Agent Skills: SCAPI Admin APIs

SCAPI Admin APIs

This skill guides you through consuming Admin APIs for backend integrations, data synchronization, and management operations. Admin APIs are designed for server-to-server integration, not storefront use.

Note: For shopper-facing APIs (products, baskets, checkout), see b2c-scapi-shopper.

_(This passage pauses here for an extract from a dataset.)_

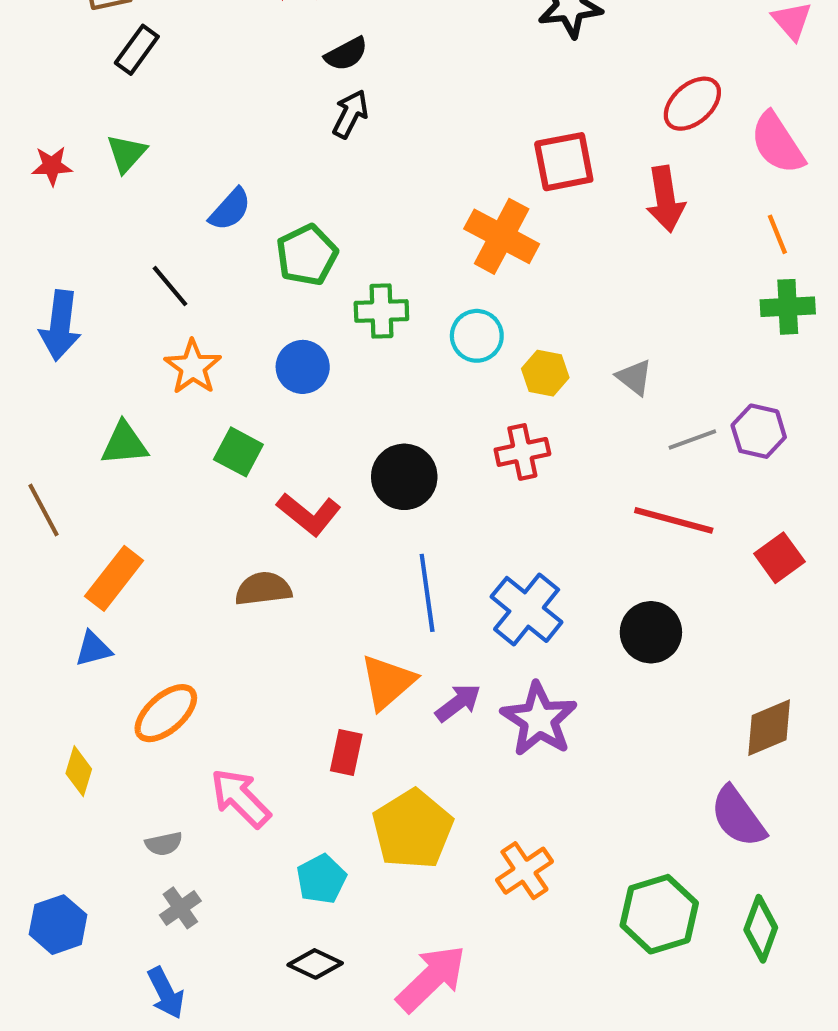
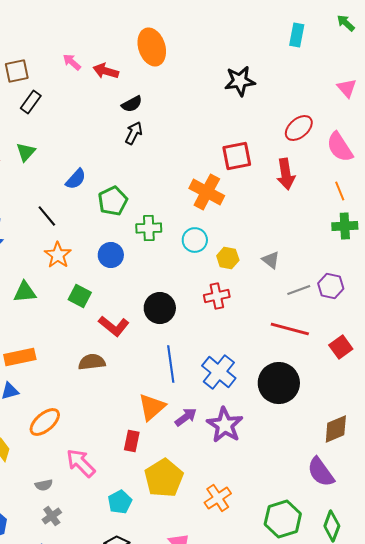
orange rectangle: (114, 578) -> (20, 357), turned 40
black circle: (651, 632) -> (279, 383), size x1.4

This skill focuses on admin/backend operations.

Overview

Admin APIs are designed for backend systems and integrations:

• Client: Backend services, ETL pipelines, management tools
• Authentication: Account Manager OAuth (client credentials)
• Response Time: < 60 seconds (HTTP 504 if exceeded)
• Usage: Moderate frequency, batch operations preferred

Base URL Structure

https://{shortCode}.api.commercecloud.salesforce.com/{apiFamily}/{apiName}/v1/organizations/{organizationId}/{resource}

Example:

https://kv7kzm78.api.commercecloud.salesforce.com/product/products/v1/organizations/f_ecom_zzte_053/products/25518823M

Note: Admin APIs typically don't require siteId parameter (unlike Shopper APIs).

Authentication

Admin APIs use Account Manager OAuth with client credentials flow.

Get Admin Token via CLI

# Get admin token (uses clientId/clientSecret from dw.json)
b2c auth token

# Get token with specific scopes
b2c auth token --auth-scope sfcc.orders --auth-scope sfcc.products

# Get token as JSON (includes expiration)
b2c auth token --json

See b2c-config skill for configuration details.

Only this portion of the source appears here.